Wir setzen uns für eine faire Vergütung des Vertriebs von Finanzanlagen und Versicherungen ein, die Verbraucher*innen vor überzogenen Kosten schützt und gleichzeitig ehrlichen und fairen Berater*innen und Vermittler*innen ein auskömmliches Einkommen ermöglicht. Überhöhte Provisionen, die zu Lasten der Verbraucher*innen gehen, wollen wir deckeln.

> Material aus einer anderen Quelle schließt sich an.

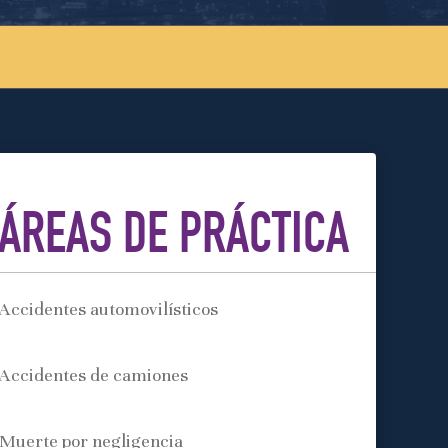
ÁREAS DE PRÁCTICA
Accidentes automovilísticos
Accidentes de camiones
Muerte por negligencia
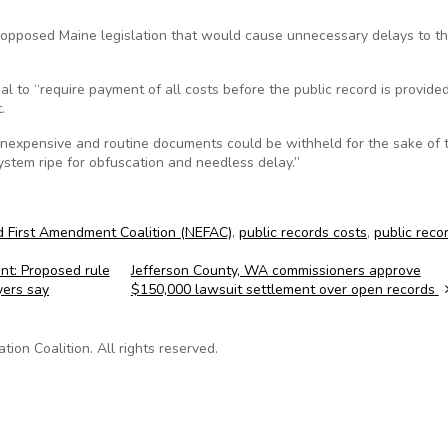
opposed Maine legislation that would cause unnecessary delays to t
ial to “require payment of all costs before the public record is provide
.
inexpensive and routine documents could be withheld for the sake of 
 system ripe for obfuscation and needless delay.”
 First Amendment Coalition (NEFAC)
,
public records costs
,
public reco
t: Proposed rule
Jefferson County, WA commissioners approve
yers say
$150,000 lawsuit settlement over open records
on Coalition. All rights reserved.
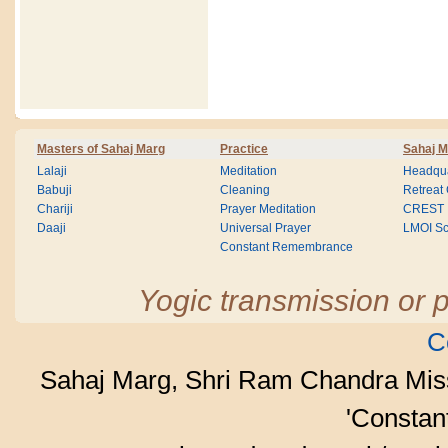
Masters of Sahaj Marg
Practice
Sahaj M
Lalaji
Meditation
Headqua
Babuji
Cleaning
Retreat
Chariji
Prayer Meditation
CREST
Daaji
Universal Prayer
LMOI Sc
Constant Remembrance
Yogic transmission or p
C
Sahaj Marg, Shri Ram Chandra Mis
'Consta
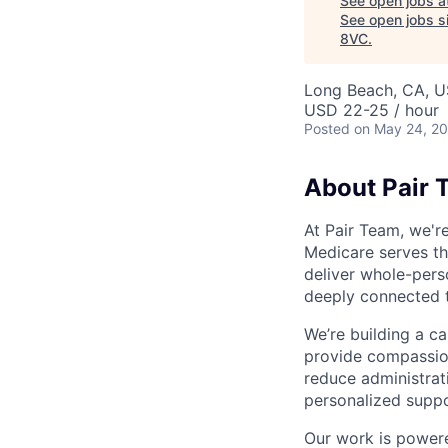
See open jobs a
See open jobs si
8VC
.
Long Beach, CA, 
USD 22-25 / hour
Posted
on May 24, 2
About Pair 
At Pair Team, we'r
Medicare serves t
deliver whole-perso
deeply connected 
We’re building a c
provide compassion
reduce administrati
personalized suppo
Our work is powere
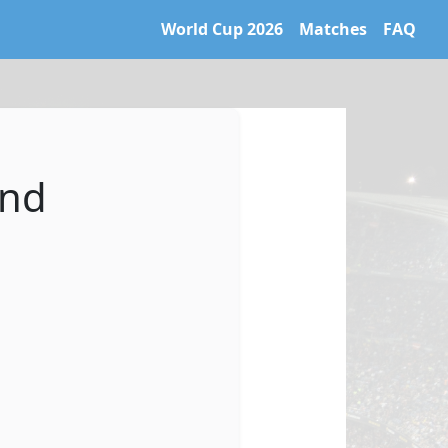
World Cup 2026
Matches
FAQ
 World Cup 2026 archive. Learn more at https://caltifo.com/ll
and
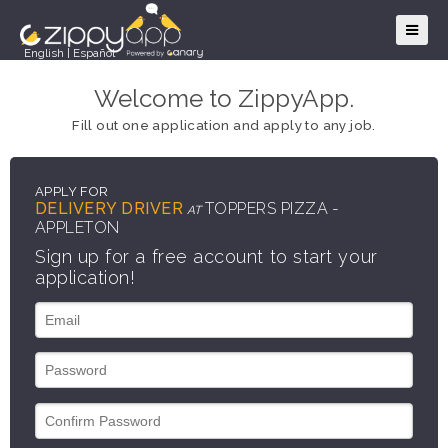
English
|
Español
Welcome to ZippyApp.
Fill out one application and apply to any job.
APPLY FOR
DELIVERY DRIVER
TOPPERS PIZZA -
AT
APPLETON
Sign up for a free account to start your
application!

Ein generelles Provisionsverbot lehnen wir ab.

Wie schätzen Sie die Stimmen von Kritikern an der Bürgerversicherung und am Provisionsdeckel beziehungsweise Provisionsverbot ein, dass dadurch Arbeitsplätze in der Versicherungsbranche verloren gehen und weniger Kunden eine Beratung zum Thema Versicherung in Anspruch nehmen, wie das Beispiel Großbritannien gezeigt hat?
Ein generelles Provisionsverbot lehnen wir wie gesagt ab. Wo es zu überhöhten Provisionen kommt, die zu Lasten der Versicherten gehen, wollen wir einen Provisionsdeckel einführen. Redliche Versicherungsvermittler*innen können den Deckel nicht bemerken, vielmehr geht der Provisionsdeckel zu Lasten der schwarzen Schafe und kommt damit auch den fairen Vermittler*innen zugute.

Das Interview führte Jan F. Wagner, freier Finanzjournalist aus Frankfurt.

Zum Zeitpunkt der Drucklegung der September-Ausgabe des Versicherungsmagazins, für die dieses Interview geführt wurde, lagen CDU/CSU noch in den Umfragen vorn. Das hat sich mittlerweile geändert, nun führt die SPD vor der Union. Wir haben den Vorspann dieses Interviews entsprechend geändert.